PERCHE’ LE PAROLE CONTANO MENO DEGLI EFFETTI
Il commissario in quota Lega ed ex parlamentare Massimiliano Capitanio ha chiarito che non c’è fair share; e formalmente è così. Ma gli effetti regolatori contano più delle etichette: se l’estensione dell’autorizzazione sposta l’interconnessione nella sfera dell’arbitrato, allora l’“equo contributo” rientra dalla finestra come costo transazionale e come leva negoziale. È esattamente ciò che mettono in guardia Abecassis e le posizioni di settore critiche al Digital Networks Act (DNA) europeo: non si ripari ciò che non è rotto.
IL RUOLO DEL MIMIT E LA SOLUZIONE “ALL’ITALIANA”

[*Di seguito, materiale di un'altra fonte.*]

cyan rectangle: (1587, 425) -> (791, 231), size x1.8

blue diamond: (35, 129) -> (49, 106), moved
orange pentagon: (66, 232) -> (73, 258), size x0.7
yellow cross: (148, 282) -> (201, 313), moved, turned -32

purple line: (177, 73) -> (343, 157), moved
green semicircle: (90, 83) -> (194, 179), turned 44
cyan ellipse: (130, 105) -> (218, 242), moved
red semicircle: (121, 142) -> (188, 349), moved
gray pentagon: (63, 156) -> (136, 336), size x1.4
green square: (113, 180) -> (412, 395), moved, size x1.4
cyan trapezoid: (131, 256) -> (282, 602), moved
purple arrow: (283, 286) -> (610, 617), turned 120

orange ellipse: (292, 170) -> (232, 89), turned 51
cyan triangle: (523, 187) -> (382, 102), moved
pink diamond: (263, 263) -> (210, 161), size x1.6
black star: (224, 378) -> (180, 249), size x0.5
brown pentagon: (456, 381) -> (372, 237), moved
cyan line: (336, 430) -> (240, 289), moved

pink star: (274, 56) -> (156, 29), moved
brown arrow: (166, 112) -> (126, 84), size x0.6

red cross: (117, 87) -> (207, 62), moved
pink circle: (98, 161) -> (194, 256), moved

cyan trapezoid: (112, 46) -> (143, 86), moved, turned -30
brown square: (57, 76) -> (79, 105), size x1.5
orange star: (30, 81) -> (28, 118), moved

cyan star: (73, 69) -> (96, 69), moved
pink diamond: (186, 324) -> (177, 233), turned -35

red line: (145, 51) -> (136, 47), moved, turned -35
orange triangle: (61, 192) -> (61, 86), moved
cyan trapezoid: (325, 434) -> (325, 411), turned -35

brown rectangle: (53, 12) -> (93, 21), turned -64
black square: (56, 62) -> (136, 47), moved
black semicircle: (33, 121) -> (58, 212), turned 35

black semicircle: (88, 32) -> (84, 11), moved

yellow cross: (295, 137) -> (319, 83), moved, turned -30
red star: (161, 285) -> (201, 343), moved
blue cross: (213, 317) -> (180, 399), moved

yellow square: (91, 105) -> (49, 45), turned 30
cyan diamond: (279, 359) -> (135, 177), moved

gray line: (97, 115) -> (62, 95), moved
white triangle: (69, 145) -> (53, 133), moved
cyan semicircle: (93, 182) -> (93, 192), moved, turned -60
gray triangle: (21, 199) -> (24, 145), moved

Sembra però esserci – ma vista la pubblicazione agostana della delibera tutto è ancora da chiarire – un elemento decisivo: la delibera non impone al MIMIT di regolamentare (“non c’è obbligo senza sanzione”, il che rende la norma imperfetta) né stabilisce una deadline. È un invito ad agire “se e quando” il Ministero lo riterrà opportuno. La norma, quindi, esiste; l’applicazione può non arrivare. È il classico limbo che moltiplica l’incertezza per gli investimenti—il peggiore dei messaggi quando si valutano nuove cache, nuovi PoP e densificazione dell’edge.
CHIAREZZA, COERENZA E TEMPI CERTI
Il dossier CDN non è un tecnicismo: tocca qualità del servizio, prezzi finali per aziende e utenti, e credibilità regolatoria del Paese. Servono tre mosse: chiarezza istituzionale del MIMIT su tempi e modalità; coerenza europea evitando fughe in avanti nazionali fino al DNA; una valutazione d’impatto che misuri effetti su utenti e imprese. Senza queste ancore, il rischio è duplice: danni nell’asse Ue–Usa e capitali che scelgono mercati più prevedibili. In questo caso, come in altri, a scapito dell’Italia.